Healer Darrell Harada helps clients find peace
If fate hadn’t intervened, Darrell Harada would have been a financial planner today. Instead, the Aiea resident is a spiritual healer. “My purpose is to help people heal themselves. If you imagine God being the sun, my job is to get you to stand in that light, without anything blocking it,” he describes. Harada is a massage therapist, a psychic, and most recently, a kahu, or Hawaiian priest.

This is not a career Harada envisioned for himself when he was majoring in economics (and minoring in comparative religion) at the University of Hawaii at Manoa in 1999. He imagined he’d be helping people figure out where to invest their money. Viewed differently, though, he’s still creating wealth – of the soul, not of the secular.
“I want people to feel a greater connection to something in life, and then share it with each other. That’s what everyone’s purpose is: to love and become love,” he asserts.
At the same time that Harada was matriculating at UH Manoa, he was also paying for his tuition by working as a massage therapist. At work, he happened to meet a psychic who told him something that shifted the trajectory of his life. “This guy told me I was psychic, too. I thought he was nuts,” recalls Harada.

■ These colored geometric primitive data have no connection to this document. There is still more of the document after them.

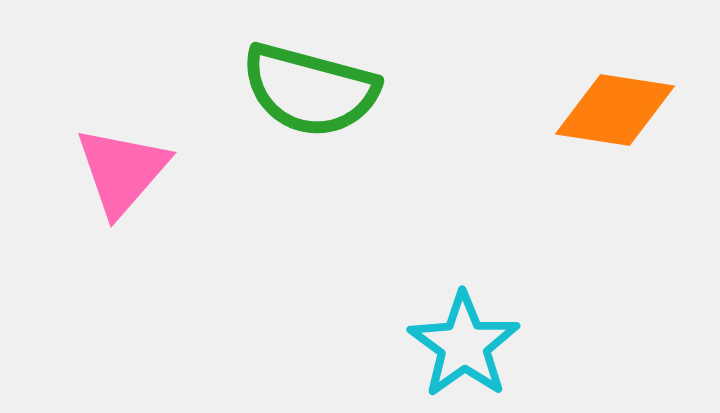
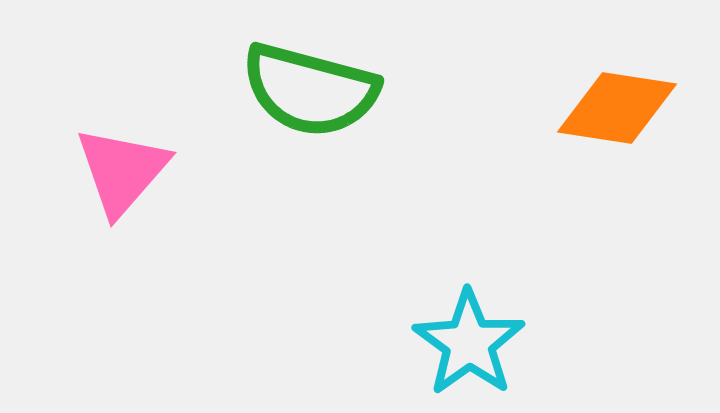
orange diamond: moved 2 px right, 2 px up
cyan star: moved 5 px right, 2 px up
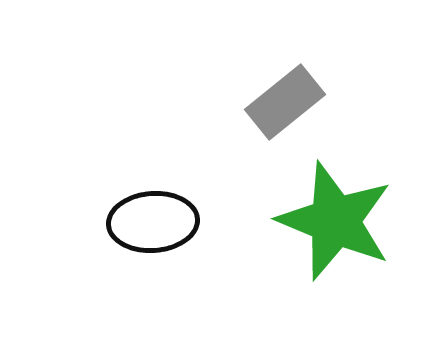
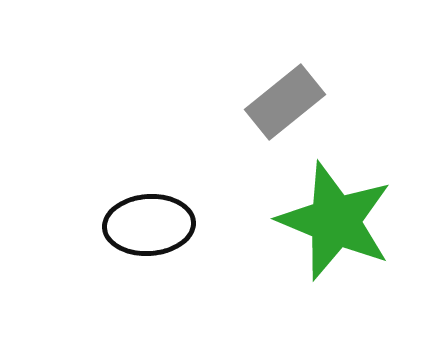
black ellipse: moved 4 px left, 3 px down
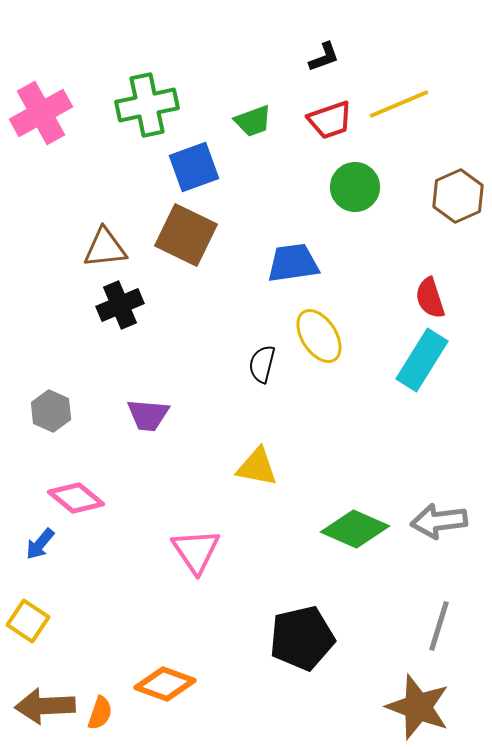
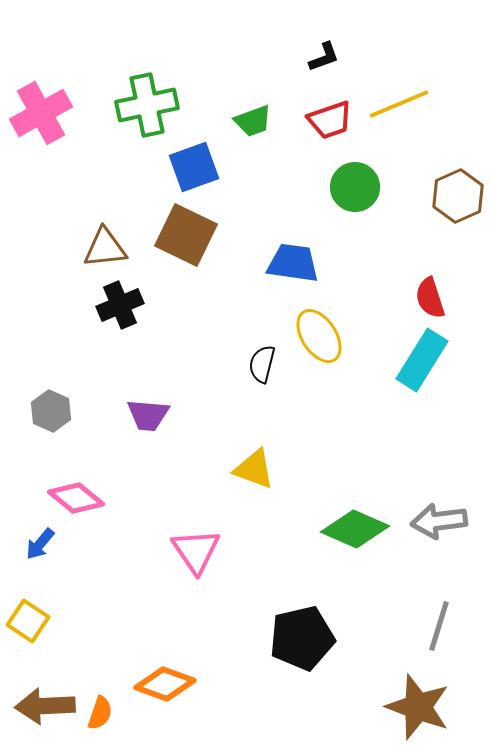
blue trapezoid: rotated 16 degrees clockwise
yellow triangle: moved 3 px left, 2 px down; rotated 9 degrees clockwise
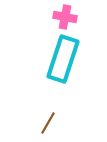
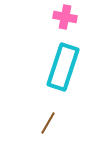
cyan rectangle: moved 8 px down
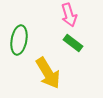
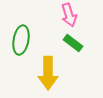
green ellipse: moved 2 px right
yellow arrow: rotated 32 degrees clockwise
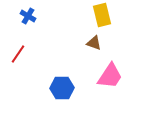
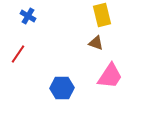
brown triangle: moved 2 px right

But, Harada says, the man was right. Shortly after that meeting, Harada started getting psychic impressions during his massage sessions. “I put my hands on a client and I heard a voice in my head. It said, ‘She’s here with two friends. They’re mourning a death. She’s very hurt. Tell her.’ I didn’t want to, but the voice insisted, so I finally said, ‘Your body feels very sad.’ She started crying and talking about it, and that helped her heal a little,” Harada remembers of the first time that happened.
He is conflicted about this and many, many of the following psychic experiences. “I was terrified, but I also liked being able to help people, knowing I could change someone’s life for the better,” he admits. That is why, when Harada graduated from UH Manoa in 2001, he decided to continue working in the healing field.
He took on work as a professional psychic around 2005. He has a part-time job at Sedona Hawaii, but also markets himself independently. He built a client base in Hawaii and Japan. Over the years, Harada says, his intuitive skills have deepened to include an ability to speak with the dead. He says he is also clairaudient (hearing voices), clairsentient (feeling), clairvoyant (seeing images), and claircognizant (simply knowing).
Harada says he is most gratified when he can marshal his abilities to help a client find balance and peace. He cites three extreme examples: “People who were suicidal came to me. I was able to talk them out of it and help them see their life differently and find a new direction,” he reflects.
Around 2006, Harada met Kahu Kauila Clark, a certified traditional native Hawaiian health practitioner at Waianae Coast Comprehensive Health Center, as well as internationally-acclaimed artist and educator. Harada asked Clark to train him as a kahu, which ended up being a three-year process.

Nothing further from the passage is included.